» **Your assignment**
From the first line to the last, reproduce the records below exactly, omitting any picture.

» **Provided data**

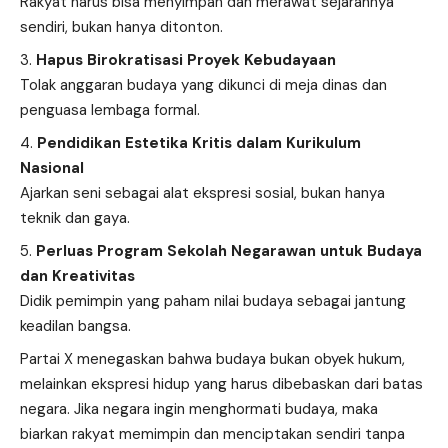
Rakyat harus bisa menyimpan dan merawat sejarahnya
sendiri, bukan hanya ditonton.
Hapus Birokratisasi Proyek Kebudayaan
Tolak anggaran budaya yang dikunci di meja dinas dan
penguasa lembaga formal.
Pendidikan Estetika Kritis dalam Kurikulum
Nasional
Ajarkan seni sebagai alat ekspresi sosial, bukan hanya
teknik dan gaya.
Perluas Program Sekolah Negarawan untuk Budaya
dan Kreativitas
Didik pemimpin yang paham nilai budaya sebagai jantung
keadilan bangsa.
Partai X menegaskan bahwa budaya bukan obyek hukum,
melainkan ekspresi hidup yang harus dibebaskan dari batas
negara. Jika negara ingin menghormati budaya, maka
biarkan rakyat memimpin dan menciptakan sendiri tanpa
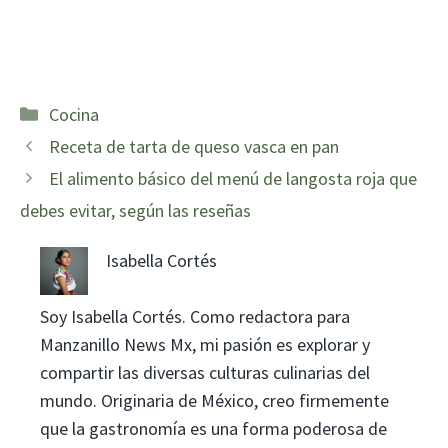
Categorías
Cocina
Receta de tarta de queso vasca en pan
El alimento básico del menú de langosta roja que
debes evitar, según las reseñas
Isabella Cortés
Soy Isabella Cortés. Como redactora para
Manzanillo News Mx, mi pasión es explorar y
compartir las diversas culturas culinarias del
mundo. Originaria de México, creo firmemente
que la gastronomía es una forma poderosa de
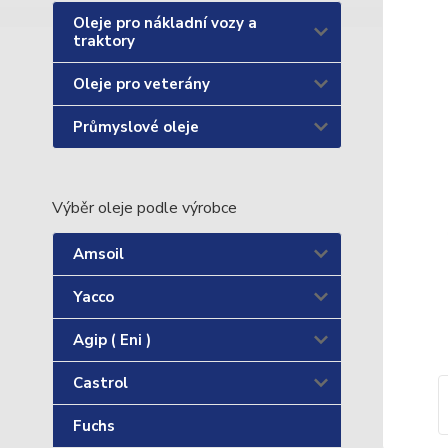
Oleje pro nákladní vozy a
traktory
Oleje pro veterány
Průmyslové oleje
Výběr oleje podle výrobce
Amsoil
Yacco
Agip ( Eni )
Castrol
Fuchs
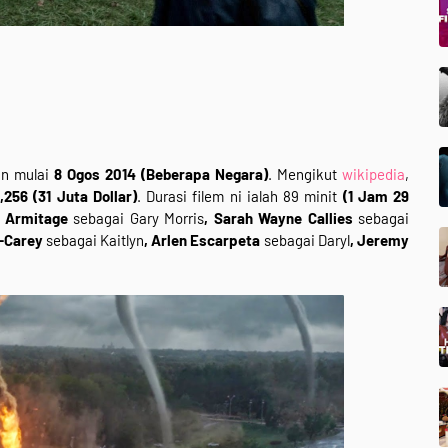
an mulai
8 Ogos 2014 (Beberapa Negara)
. Mengikut
wikipedia
,
,256 (31 Juta Dollar)
. Durasi filem ni ialah 89 minit
(1 Jam 29
d Armitage
sebagai Gary Morris
, Sarah Wayne Callies
sebagai
-Carey
sebagai Kaitlyn
, Arlen Escarpeta
sebagai Daryl
, Jeremy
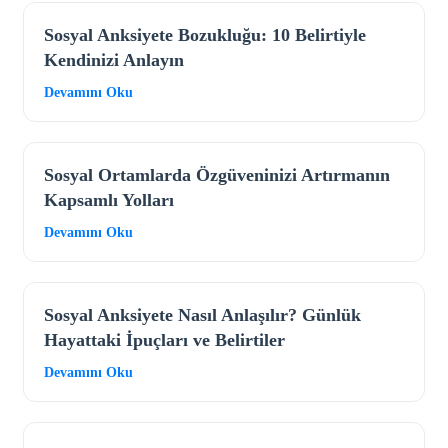
Sosyal Anksiyete Bozukluğu: 10 Belirtiyle
Kendinizi Anlayın
Devamını Oku
Sosyal Ortamlarda Özgüveninizi Artırmanın
Kapsamlı Yolları
Devamını Oku
Sosyal Anksiyete Nasıl Anlaşılır? Günlük
Hayattaki İpuçları ve Belirtiler
Devamını Oku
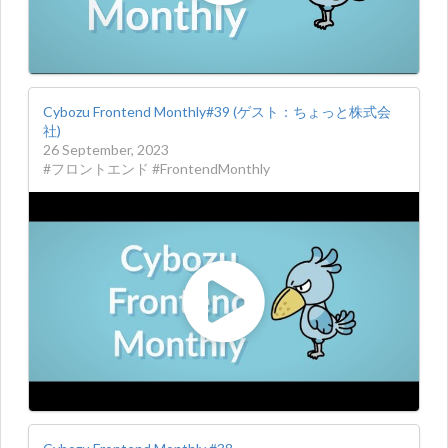
Cybozu Frontend Monthly#39 (ゲスト：ちょっと株式会
社)
26 September, 2023
#フロントエンド #FrontendMonthly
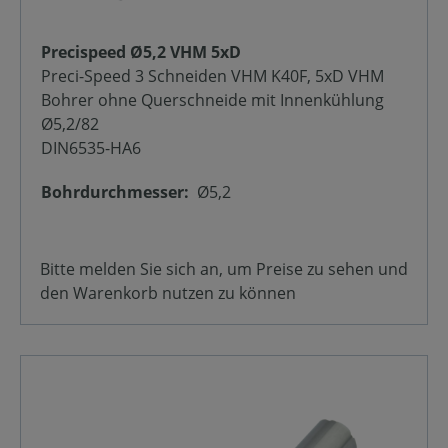
Precispeed Ø5,2 VHM 5xD
Preci-Speed 3 Schneiden VHM K40F, 5xD VHM
Bohrer ohne Querschneide mit Innenkühlung
Ø5,2/82
DIN6535-HA6
Bohrdurchmesser:
Ø5,2
Bitte melden Sie sich an, um Preise zu sehen und
den Warenkorb nutzen zu können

» **Written answer**
Rakyat harus bisa menyimpan dan merawat sejarahnya
sendiri, bukan hanya ditonton.
Hapus Birokratisasi Proyek Kebudayaan
Tolak anggaran budaya yang dikunci di meja dinas dan
penguasa lembaga formal.
Pendidikan Estetika Kritis dalam Kurikulum
Nasional
Ajarkan seni sebagai alat ekspresi sosial, bukan hanya
teknik dan gaya.
Perluas Program Sekolah Negarawan untuk Budaya
dan Kreativitas
Didik pemimpin yang paham nilai budaya sebagai jantung
keadilan bangsa.
Partai X menegaskan bahwa budaya bukan obyek hukum,
melainkan ekspresi hidup yang harus dibebaskan dari batas
negara. Jika negara ingin menghormati budaya, maka
biarkan rakyat memimpin dan menciptakan sendiri tanpa
Categorías
Cocina
Receta de tarta de queso vasca en pan
El alimento básico del menú de langosta roja que
debes evitar, según las reseñas
Isabella Cortés
Soy Isabella Cortés. Como redactora para
Manzanillo News Mx, mi pasión es explorar y
compartir las diversas culturas culinarias del
mundo. Originaria de México, creo firmemente
que la gastronomía es una forma poderosa de
Oleje pro nákladní vozy a
traktory
Oleje pro veterány
Průmyslové oleje
Výběr oleje podle výrobce
Amsoil
Yacco
Agip ( Eni )
Castrol
Fuchs
an mulai
8 Ogos 2014 (Beberapa Negara)
. Mengikut
wikipedia
,
,256 (31 Juta Dollar)
. Durasi filem ni ialah 89 minit
(1 Jam 29
d Armitage
sebagai Gary Morris
, Sarah Wayne Callies
sebagai
-Carey
sebagai Kaitlyn
, Arlen Escarpeta
sebagai Daryl
, Jeremy
Sosyal Anksiyete Bozukluğu: 10 Belirtiyle
Kendinizi Anlayın
Devamını Oku
Sosyal Ortamlarda Özgüveninizi Artırmanın
Kapsamlı Yolları
Devamını Oku
Sosyal Anksiyete Nasıl Anlaşılır? Günlük
Hayattaki İpuçları ve Belirtiler
Devamını Oku
Cybozu Frontend Monthly#39 (ゲスト：ちょっと株式会
社)
26 September, 2023
#フロントエンド #FrontendMonthly
Precispeed Ø5,2 VHM 5xD
Preci-Speed 3 Schneiden VHM K40F, 5xD VHM
Bohrer ohne Querschneide mit Innenkühlung
Ø5,2/82
DIN6535-HA6
Bohrdurchmesser:
Ø5,2
Bitte melden Sie sich an, um Preise zu sehen und
den Warenkorb nutzen zu können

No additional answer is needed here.